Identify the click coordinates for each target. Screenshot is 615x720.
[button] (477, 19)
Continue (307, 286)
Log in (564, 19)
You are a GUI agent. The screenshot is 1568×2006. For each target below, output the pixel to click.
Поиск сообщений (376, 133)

---

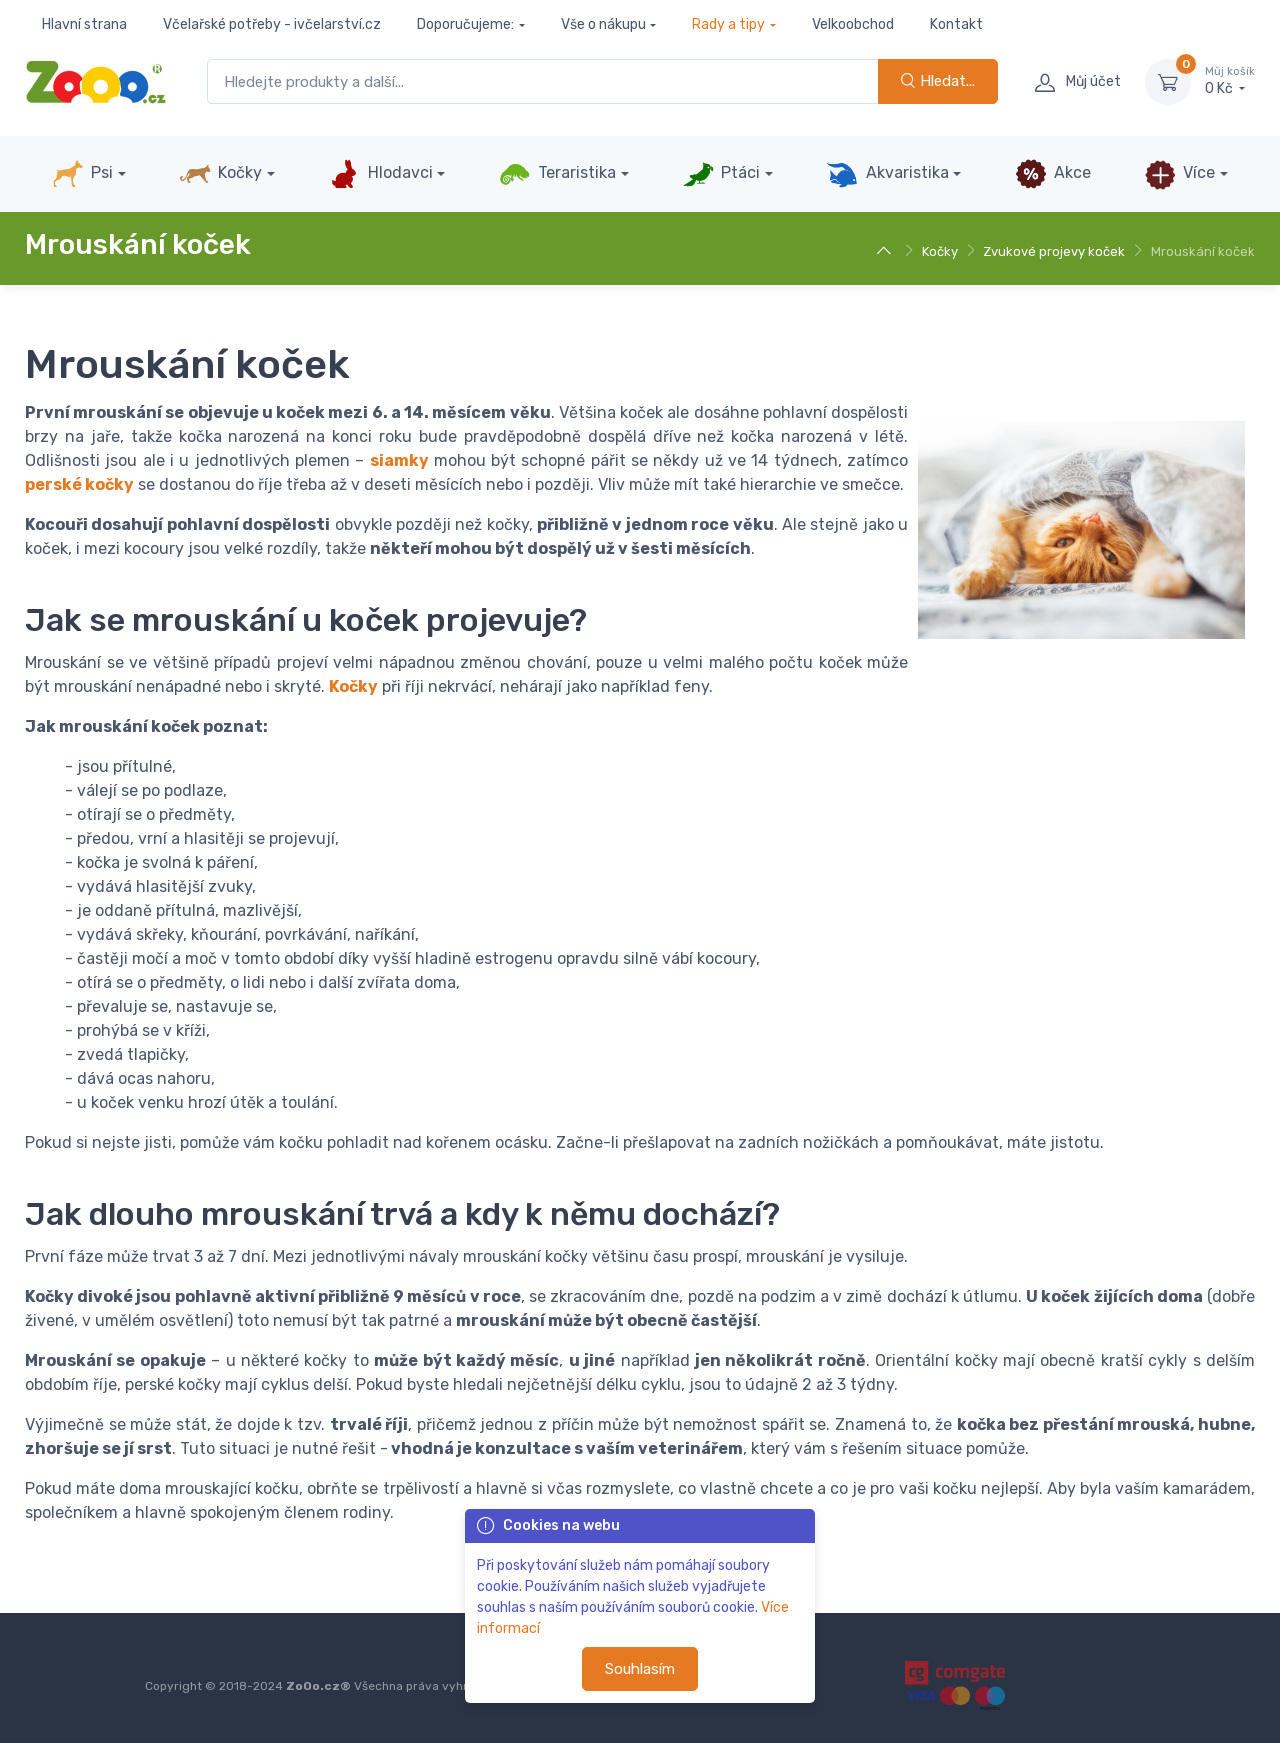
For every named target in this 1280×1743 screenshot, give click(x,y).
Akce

→ Aim of the exercise
In the listing above, find the line with "You are a GUI" and the line with "Поиск сообщений (376, 133)", then reproduce both and every line between them exactly.

→ Solution for this exercise
You are a GUI agent. The screenshot is 1568×2006. For each target below, output the pixel to click.
Поиск сообщений (376, 133)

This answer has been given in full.